Chris Barnes at Clarus said in a blog that monthly volumes in cleared OTC FX products now surpass $1 trillion, and 96% of these volumes are in cleared NDFs.
Non-deliverable forwards are used to hedge or speculate against currencies where exchange controls make it difficult for overseas investors to make a physical cash settlement, for example, the Chinese renminbi.
Barnes said: “CFTC data suggests 28% of NDF volumes have been cleared in 2022.”
In addition, eight currency pairs make up almost 90% of all cleared volumes and open interest in cleared FX products has increased by 45% in the past two years.
Gary Saunders, global head of prime derivatives services at Barclays Bank, said at the IDX conference hosted by FIA, the trade organization for futures, options and centrally cleared derivatives, in London on 7 June that clearing had increased in foreign exchange.
“We have seen NDFs move into clearing, especially after the uncleared margin rules,” Saunders added.
Regulators have been phasing in uncleared margin rules (UMR) since 2008 to reform the over-the-counter derivatives market following the global financial crisis.
ForexClear, the foreign exchange arm of London Stock Exchange Group’s clearing business LCH, continues to have more than 98% market share in FX OTC clearing according to Clarus.
LCH said that in April total notional cleared in the year-to-date was up 18% from the first four months of 2021. ForexClear provides clearing for NDFs, FX options, spot, swaps and forward outrights.

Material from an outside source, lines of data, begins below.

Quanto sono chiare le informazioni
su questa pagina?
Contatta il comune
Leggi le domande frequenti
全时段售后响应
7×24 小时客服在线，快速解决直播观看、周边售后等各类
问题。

In the first quarter of 2022 ForexClear cleared an average of $100bn of NDFs daily.
The growth in NDF clearing was also highlighted by LSEG announcing the development of NDF Matching, a fully cleared venue in Singapore, supported by the Monetary Authority of Singapore. The venue will be open for integration testing later this year, with a full production launch in mid-2023.

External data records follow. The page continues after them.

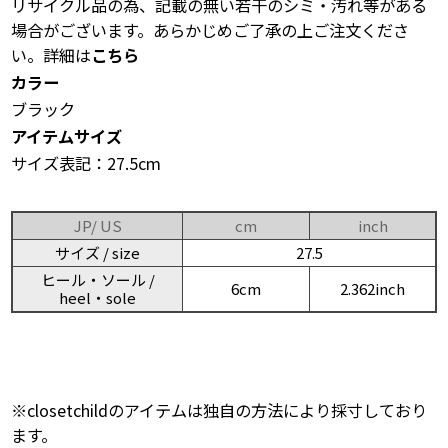
リサイクル品の為、記載の無い若干のシミ・汚れ等がある
場合がございます。あらかじめご了承の上ご注文くださ
い。詳細は
こちら
カラー
ブラック
アイテムサイズ
サイズ表記：27.5cm
JP/ US
cm
inch
サイズ / size
27.5
ヒール・ソール /
6cm
2.362inch
heel・sole
※closetchildのアイテムは独自の方法により採寸しており
ます。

The exchange said this represents the first phase of LSEG’s plans to implement NDF and Spot Matching as well as streaming relationship venues in Asia to meet both the growing demand in the region and increasing electronification of FX trading globally.
James Pearson, head of ForexClear at LCH, said in a statement: “Margin savings (driven by UMR), operational efficiencies, and credit intermediation advantages will be a fundamental feature of this industry-first platform, all of which have underpinned the recent rapid growth of ForexClear and NDF clearing.”
In addition in May Citadel executed its first cleared FX non-deliverable forward at LCH ForexClear. Citi is facilitating the trades as the firm’s clearing broker.
John Niccolai, chief operating officer for global fixed income at Citadel, said in a statement: “We are pleased to be using the service and look forward to engaging with LCH and other market participants to drive broad adoption of clearing across all currency pairs and FX products.”
Pearson continued in a statement that the addition of Citadel is a significant milestone for the industry and shows that FX clearing offers critical operational efficiencies and a credit intermediation advantage that make it compelling.
“This builds on the strong growth at the service, which has historically been driven by a focus on margin efficiencies that will only increase with Phase 6 of the uncleared margin rules in September 2022,” said Pearson. “There has now been a realisation that FX clearing can also bring significant capital savings, providing further benefits and helping the industry to respond to SA-CCR.”
SA-CCR is the Basel Committee on Banking Supervision’s standardized approach for measuring counterparty credit risk.